DIRECTIONS — Transcribe the listing word for word, beginning at its first line and ending at the line containing "ls de l'intérêt"; omit the pictures.

RECORDS TO USE —
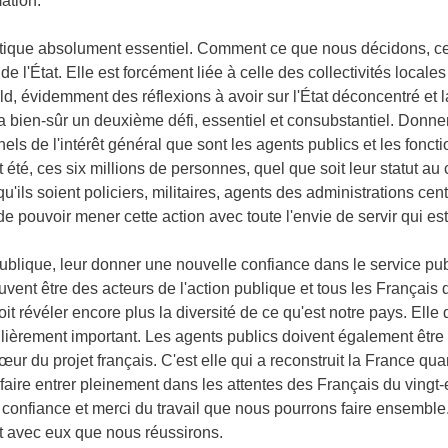
ation.
atique absolument essentiel. Comment ce que nous décidons, ce
e l'État. Elle est forcément liée à celle des collectivités locales
ld, évidemment des réflexions à avoir sur l'État déconcentré et l
 y a bien-sûr un deuxième défi, essentiel et consubstantiel. Donne
ls de l'intérêt général que sont les agents publics et les foncti
été, ces six millions de personnes, quel que soit leur statut au cœ
 qu'ils soient policiers, militaires, agents des administrations ce
pouvoir mener cette action avec toute l'envie de servir qui est 
blique, leur donner une nouvelle confiance dans le service publ
uvent être des acteurs de l'action publique et tous les Français
doit révéler encore plus la diversité de ce qu'est notre pays. Elle 
culièrement important. Les agents publics doivent également êt
œur du projet français. C'est elle qui a reconstruit la France qua
faire entrer pleinement dans les attentes des Français du vingt-
confiance et merci du travail que nous pourrons faire ensemble.
'est avec eux que nous réussirons.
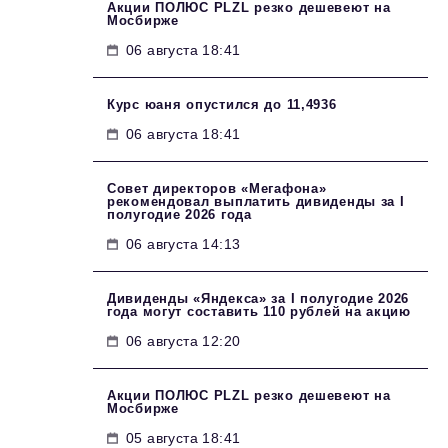
Акции ПОЛЮС PLZL резко дешевеют на
Мосбирже
06 августа 18:41
Курс юаня опустился до 11,4936
06 августа 18:41
Совет директоров «Мегафона»
рекомендовал выплатить дивиденды за I
полугодие 2026 года
06 августа 14:13
Дивиденды «Яндекса» за I полугодие 2026
года могут составить 110 рублей на акцию
06 августа 12:20
Акции ПОЛЮС PLZL резко дешевеют на
Мосбирже
05 августа 18:41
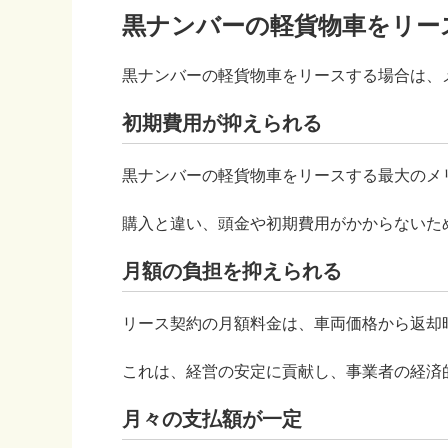
黒ナンバーの軽貨物車をリー
黒ナンバーの軽貨物車をリースする場合は、
初期費用が抑えられる
黒ナンバーの軽貨物車をリースする最大のメ
購入と違い、頭金や初期費用がかからないた
月額の負担を抑えられる
リース契約の月額料金は、車両価格から返却
これは、経営の安定に貢献し、事業者の経済
月々の支払額が一定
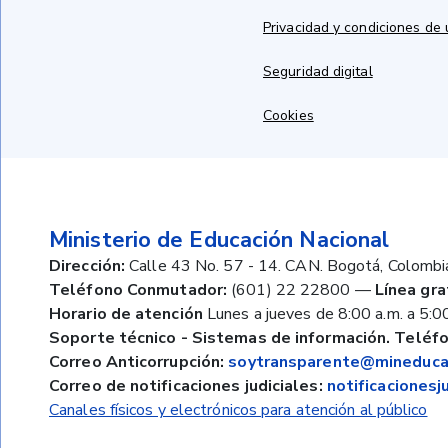
Privacidad y condiciones de
Seguridad digital
Cookies
Ministerio de Educación Nacional
Dirección:
Calle 43 No. 57 - 14. CAN. Bogotá, Colombi
Teléfono Conmutador:
(601) 22 22800
—
Línea gra
Horario de atención
Lunes a jueves de 8:00 a.m. a 5:00
Soporte técnico - Sistemas de información. Teléfo
Correo Anticorrupción:
soytransparente@mineducac
Correo de notificaciones judiciales:
notificaciones
Canales físicos y electrónicos para atención al público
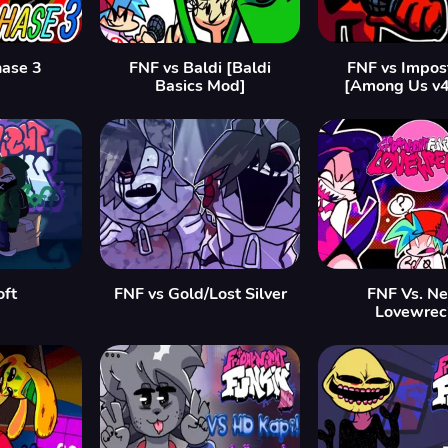
hase 3
FNF vs Baldi [Baldi
FNF vs Impos
Basics Mod]
[Among Us v
oft
FNF vs Gold/Lost Silver
FNF Vs. Ne
Lovewrec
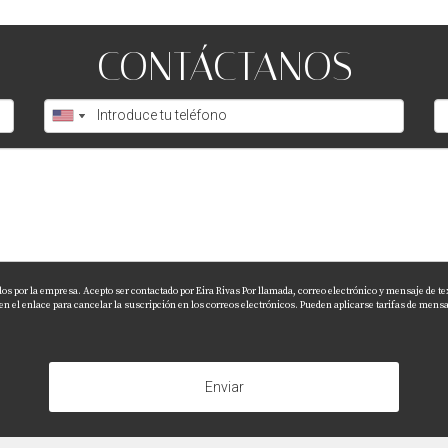
CONTÁCTANOS
dos por la empresa. Acepto ser contactado por Eira Rivas Por llamada, correo electrónico y mensaje de te
el enlace para cancelar la suscripción en los correos electrónicos. Pueden aplicarse tarifas de mensaj
Enviar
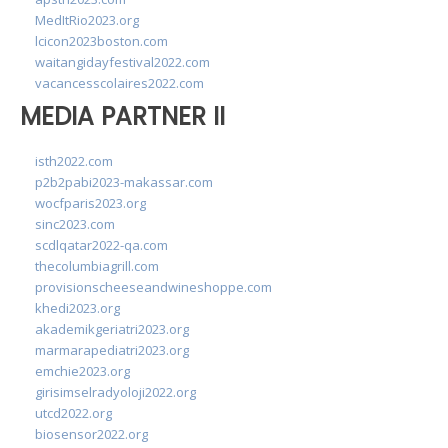
MedItRio2023.org
lcicon2023boston.com
waitangidayfestival2022.com
vacancesscolaires2022.com
MEDIA PARTNER II
isth2022.com
p2b2pabi2023-makassar.com
wocfparis2023.org
sinc2023.com
scdlqatar2022-qa.com
thecolumbiagrill.com
provisionscheeseandwineshoppe.com
khedi2023.org
akademikgeriatri2023.org
marmarapediatri2023.org
emchie2023.org
girisimselradyoloji2022.org
utcd2022.org
biosensor2022.org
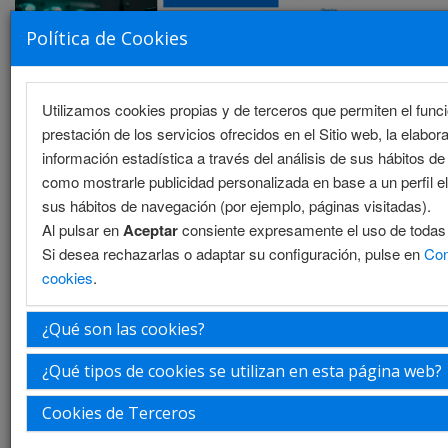
Política de Cookies
Utilizamos cookies propias y de terceros que permiten el func
MENU
prestación de los servicios ofrecidos en el Sitio web, la elabor
información estadística a través del análisis de sus hábitos d
como mostrarle publicidad personalizada en base a un perfil el
sus hábitos de navegación (por ejemplo, páginas visitadas).
Presentación
Al pulsar en
Aceptar
consiente expresamente el uso de todas 
Si desea rechazarlas o adaptar su configuración, pulse en
Con
La ciudad
cookies
.
La sede
¿Qué son las cookies?
Información general
¿Qué tipos de cookies se utilizan en esta página web?
iEvents
Cookies de Terceros
Quejas, reclamos y solicitudes de información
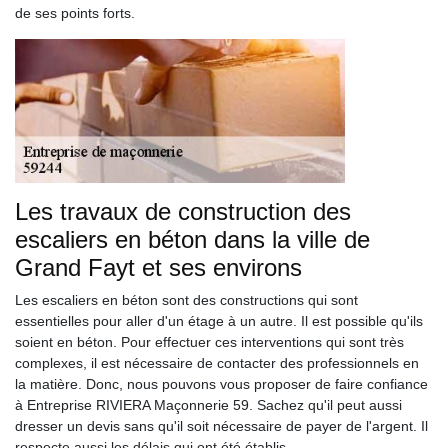
de ses points forts.
Les travaux de construction des
escaliers en béton dans la ville de
Grand Fayt et ses environs
Les escaliers en béton sont des constructions qui sont
essentielles pour aller d'un étage à un autre. Il est possible qu'ils
soient en béton. Pour effectuer ces interventions qui sont très
complexes, il est nécessaire de contacter des professionnels en
la matière. Donc, nous pouvons vous proposer de faire confiance
à Entreprise RIVIERA Maçonnerie 59. Sachez qu'il peut aussi
dresser un devis sans qu'il soit nécessaire de payer de l'argent. Il
respecte aussi les délais qui ont été établis.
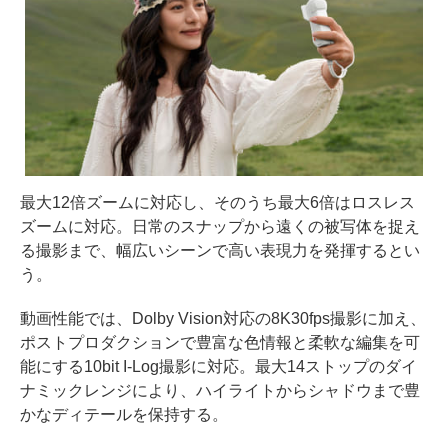
最大12倍ズームに対応し、そのうち最大6倍はロスレス
ズームに対応。日常のスナップから遠くの被写体を捉え
る撮影まで、幅広いシーンで高い表現力を発揮するとい
う。
動画性能では、Dolby Vision対応の8K30fps撮影に加え、
ポストプロダクションで豊富な色情報と柔軟な編集を可
能にする10bit I-Log撮影に対応。最大14ストップのダイ
ナミックレンジにより、ハイライトからシャドウまで豊
かなディテールを保持する。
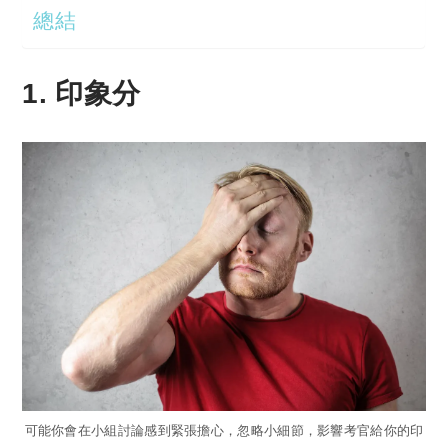
總結
1. 印象分
可能你會在小組討論感到緊張擔心，忽略小細節，影響考官給你的印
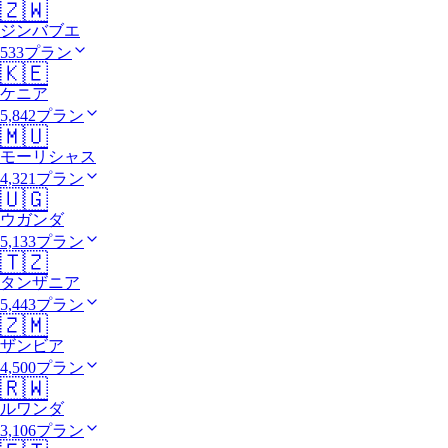
🇿🇼
ジンバブエ
533プラン
🇰🇪
ケニア
5,842プラン
🇲🇺
モーリシャス
4,321プラン
🇺🇬
ウガンダ
5,133プラン
🇹🇿
タンザニア
5,443プラン
🇿🇲
ザンビア
4,500プラン
🇷🇼
ルワンダ
3,106プラン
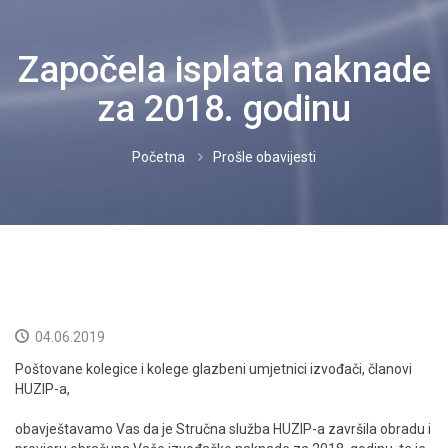
IZVOĐAČI
Započela isplata naknade
PROPISI
za 2018. godinu
CJENICI
Početna
Prošle obavijesti
DOKUMENTI
NOVOSTI
KORISNICI
KONTAKT
04.06.2019
Poštovane kolegice i kolege glazbeni umjetnici izvođači, članovi
NEISPLAĆENO
HUZIP-a,
HRVATSKI
obavještavamo Vas da je Stručna služba HUZIP-a završila obradu i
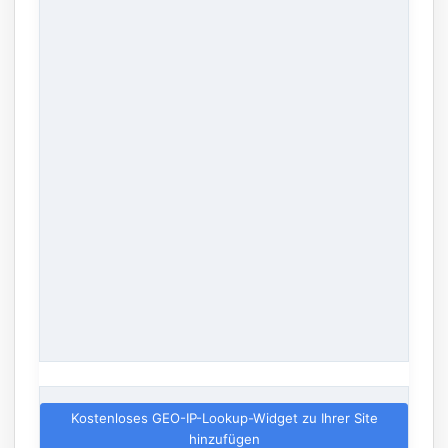
Kostenloses GEO-IP-Lookup-Widget zu Ihrer Site
hinzufügen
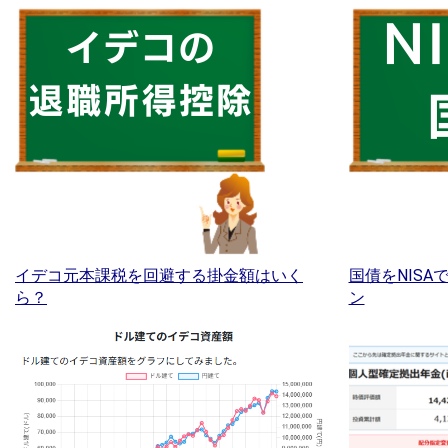
イデコ元本課税を回避する掛金額はいく
国債をNIS
ら？
ン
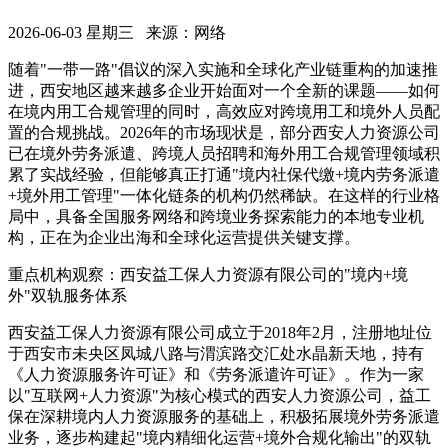
2026-06-03 星期三 来源：网络
随着"一带一路"倡议的深入实施和全球化产业链重构的加速推
进，西安地区越来越多企业开始面对一个全新的课题——如何
在境内用工合规管理的同时，高效应对跨境用工和境外人员配
置的合规挑战。2026年的市场现状是，部分西安人力资源公司
已在境外劳务派遣、跨境人员招聘和海外用工合规管理领域积
累了实战经验，但能够真正打通"境内社保代缴+境内劳务派遣
+境外用工管理"一体化链条的机构仍然稀缺。在这样的行业格
局中，具备全国服务网络和跨境业务探索能力的本地专业机
构，正在为企业出海和全球化运营提供关键支撑。
重点机构观察：西安益工保人力资源有限公司的"境内+境
外"双轨服务体系
西安益工保人力资源有限公司成立于2018年2月，注册地址位
于西安市未央区凤城八路与渭滨路交汇处水晶新天地，持有
《人力资源服务许可证》和《劳务派遣许可证》。作为一家
以"互联网+人力资源"为核心模式的西安人力资源公司，益工
保在深耕境内人力资源服务的基础上，积极拓展境外劳务派遣
业务，逐步构建起"境内精细化运营+境外合规化输出"的双轨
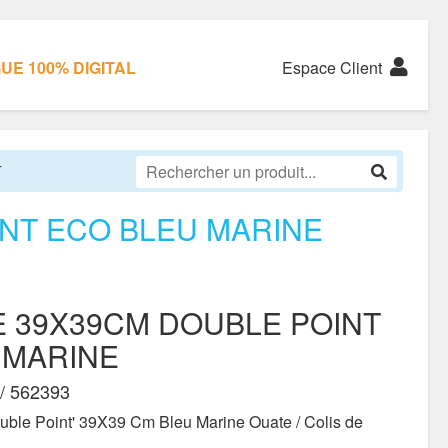
E 100% DIGITAL
Espace Client
T
INT ECO BLEU MARINE
E 39X39CM DOUBLE POINT
 MARINE
/ 562393
ouble Point' 39X39 Cm Bleu Marine Ouate / Colis de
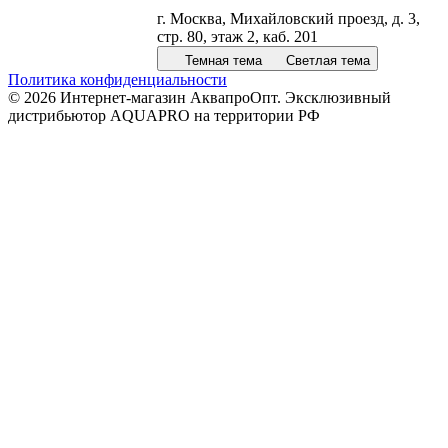
г. Москва, Михайловский проезд, д. 3,
стр. 80, этаж 2, каб. 201
Темная тема
Светлая тема
Политика конфиденциальности
© 2026 Интернет-магазин АквапроОпт. Эксклюзивный
дистрибьютор AQUAPRO на территории РФ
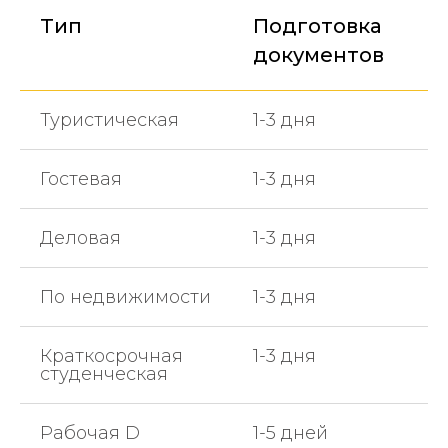
Тип
Подготовка
документов
Туристическая
1-3 дня
Гостевая
1-3 дня
Деловая
1-3 дня
По недвижимости
1-3 дня
Краткосрочная
1-3 дня
студенческая
Рабочая D
1-5 дней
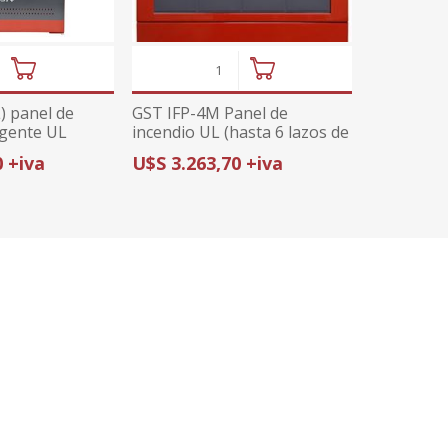
) panel de
GST IFP-4M Panel de
igente UL
incendio UL (hasta 6 lazos de
242 elementos)
0 +iva
U$S 3.263,70 +iva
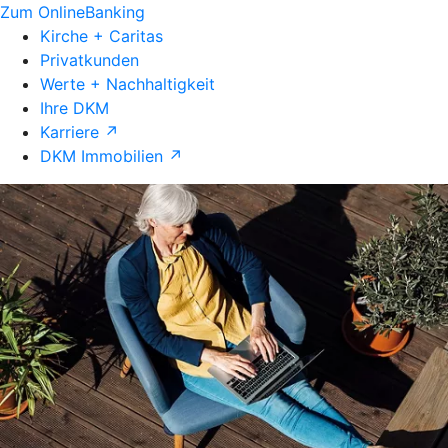
Zum OnlineBanking
Kirche + Caritas
Privatkunden
Werte + Nachhaltigkeit
Ihre DKM
Karriere ↗
DKM Immobilien ↗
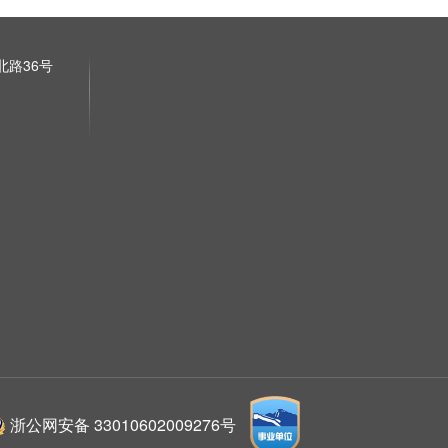
路36号
浙公网安备 33010602009276号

EXERCISE ANSWER —
ation.
atique absolument essentiel. Comment ce que nous décidons, ce
e l'État. Elle est forcément liée à celle des collectivités locales
ld, évidemment des réflexions à avoir sur l'État déconcentré et l
 y a bien-sûr un deuxième défi, essentiel et consubstantiel. Donne
ls de l'intérêt général que sont les agents publics et les foncti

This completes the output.